Defensively was where Cleburne struggled with consistency, and most of those inconsistencies hinged on the type of offense the Jackets went against. Facing run-first teams like Everman, Midlothian and Burleson Centennial, Cleburne’s defense was stellar. But facing balanced offenses with vertical passing threats such as Chisholm Trail, Aledo, and Burleson, the Jackets struggled.
“We were very, very good against triple-option teams, better than the majority of the state,” Walraven said. “That showed a lot of discipline on our part. Athletically, I feel like it plays to our kids better. We don’t have to get in space a whole lot defending those offenses. So that part helped. It’s a physical environment when you play those teams and you have to be disciplined. And those are two things we were good at.
“A lot of the spread teams that could run and throw, it got us in some trouble at times. We’ve got to continue to be better in space. I think that’s what hurt us. We know athletically we’re not quite as fast as some teams, so we have to be real precise with angles and being great open-field tacklers and things like that. But one thing remains consistent and that’s how hard they played throughout the year. We were a very relentless, aggressive defense who flew around. You’ve got to be proud of that part. But in the offseason, we’ll have to work on playing in space better. That’s where our weakness was.”

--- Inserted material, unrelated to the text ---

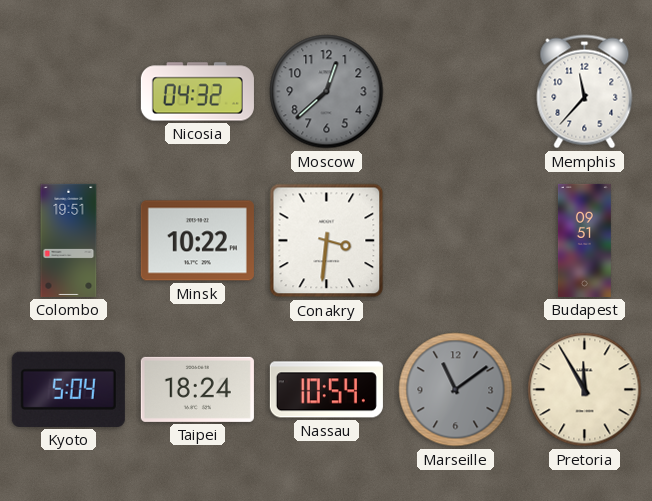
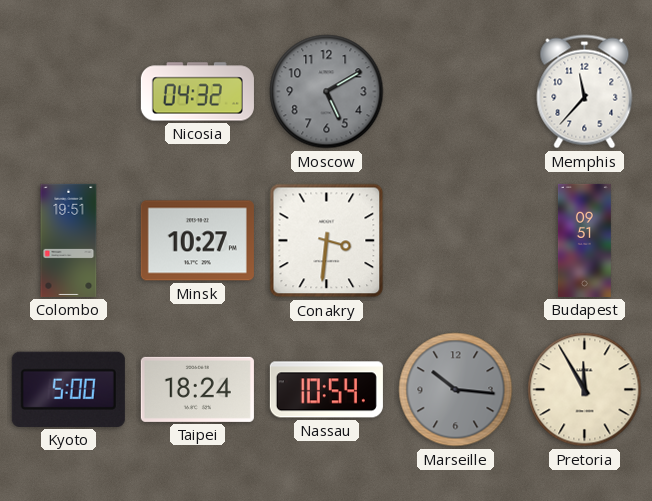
Moscow: 12:38 -> 5:10
Minsk: 10:22 -> 10:27
Kyoto: 5:04 -> 5:00
Marseille: 11:09 -> 10:16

While Cleburne graduates a small senior class from its football team, there were several key players that helped the Jackets take steps forward the past two years after going 0-10 in 2017, led by Braxton Bailey, Jaxon Bigham, Isaak Cunningham, and Wesley Free.

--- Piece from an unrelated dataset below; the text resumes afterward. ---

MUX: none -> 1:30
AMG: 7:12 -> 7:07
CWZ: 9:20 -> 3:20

Walraven said he applauds the seniors that stuck it out when he arrived and made sweeping changes within the program.
“We were able to see a lot of growth from the ones that stuck it out,” Walraven said. “They were young and a lot of these guys were on varsity when times were really tough. We wanted to get things right off the field before we could get them right on the field. They had to learn how the program was going to be at a young age. I’m sure they had some conflicting times in their minds of getting asked and demanded a lot of things on and off the field. But I’m proud of these seniors who stuck it out and helped get it to where we are today and on the brink of starting to break through. ... There’s several guys who I’m sure glad I got to coach them and am thankful for what they’ve done for the program.”

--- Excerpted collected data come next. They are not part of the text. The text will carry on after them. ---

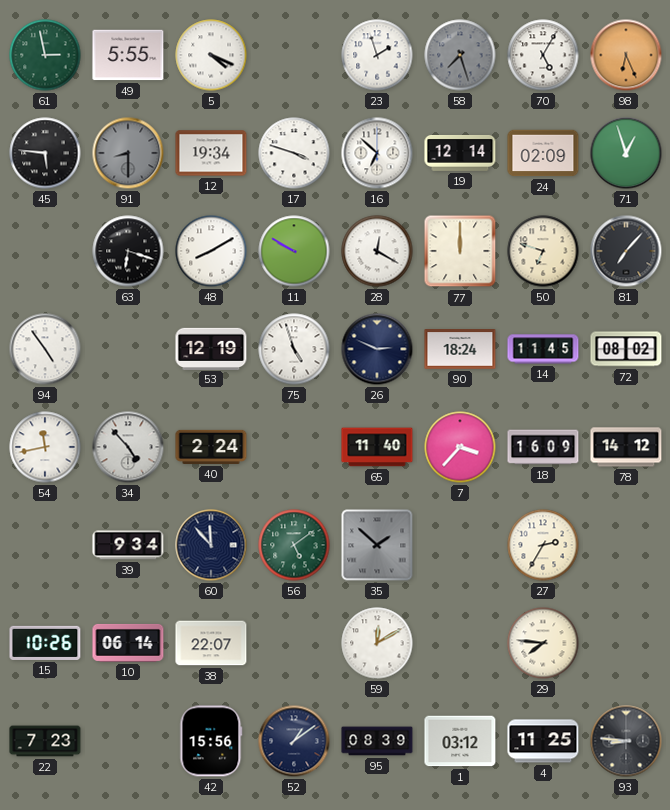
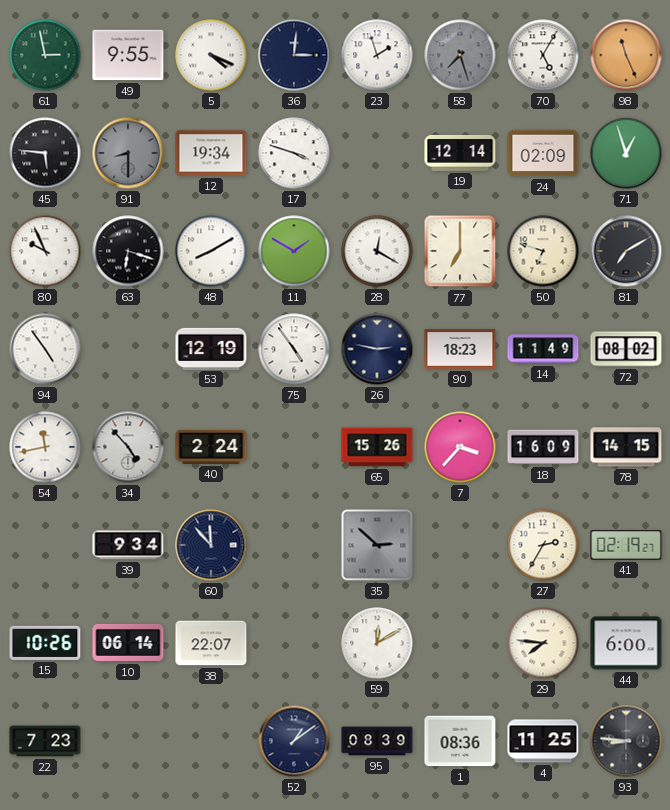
49: 5:55 -> 9:55
36: none -> 3:01
98: 6:26 -> 11:26
16: 6:52 -> none
80: none -> 9:56
11: 9:50 -> 1:50
77: 12:00 -> 7:00
81: 7:07 -> 7:10
75: 4:57 -> 4:54
26: 2:49 -> 2:47
90: 18:24 -> 18:23
14: 11:45 -> 11:49
65: 11:40 -> 15:26
78: 14:12 -> 14:15
56: 5:09 -> none
35: 1:52 -> 2:52
41: none -> 02:19
44: none -> 6:00
42: 15:56 -> none
1: 03:12 -> 08:36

Moving forward into the 2019-20 offseason, Walraven said as coaches they’ll just raise the bar a little more like they’ve done each of the past three seasons.
“We’re going to continue to tighten up on the details,” Walraven said. “We couldn’t do now what we were doing the first year; it wasn’t realistic. The next year we tightened it more and raised the bar. And we’re going to do it again. We’re going to raise the level of detail.”
After showing the ability to compete with some of the area’s teams and losing several close games, Walraven said the coaching staff now has tangible evidence to use and show the players how close they are to turning things around.
“Now they can actually see it,” Walraven said. “You say all the time as a coach that every play can make the difference. Well, now we can sit there and point at nine plays and we’re 8-2. So they can see that and understand it now because they actually experienced it.
"They see what 8-2 vs. 5-5 looks like as a very small gap on a handful of plays. You have to understand every day in offseason and every small detail you focus on disciplines and trains your mind and body to be prepared for those moments so that those nine plays go our way next time. They got to experience those things instead of coaches just preaching it to them.”
The 2020 season will be a special one for Cleburne football as it celebrates its 100-year anniversary of its 1920 state championship.